◆ **Dataset items**:
Content starts
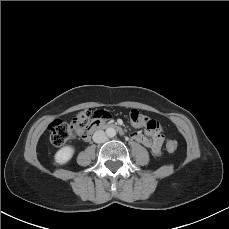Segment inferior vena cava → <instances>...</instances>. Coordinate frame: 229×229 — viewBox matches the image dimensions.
Instances as JSON below:
<instances>
[{
  "label": "inferior vena cava",
  "instance_id": "obj_1",
  "mask_svg": "<svg viewBox=\"0 0 229 229\" xmlns=\"http://www.w3.org/2000/svg\"><path fill=\"white\" fill-rule=\"evenodd\" d=\"M108 139L106 133L102 130H98L93 134V141L95 143H104Z\"/></svg>",
  "mask_w": 229,
  "mask_h": 229
}]
</instances>
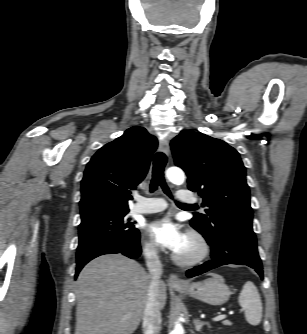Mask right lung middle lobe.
Content ends
◆ **Problem requirements**: Although the records above include pictures, the copy must contain only their exact text.

◆ **Output for this exercise**:
Segment inferior vena cava → <instances>...</instances>. Coordinate frame: 229×229 — viewBox matches the image dimensions.
Instances as JSON below:
<instances>
[{
  "label": "inferior vena cava",
  "instance_id": "obj_1",
  "mask_svg": "<svg viewBox=\"0 0 229 229\" xmlns=\"http://www.w3.org/2000/svg\"><path fill=\"white\" fill-rule=\"evenodd\" d=\"M108 139L106 133L102 130H98L93 134V141L95 143H104Z\"/></svg>",
  "mask_w": 229,
  "mask_h": 229
}]
</instances>
Mask right lung middle lobe.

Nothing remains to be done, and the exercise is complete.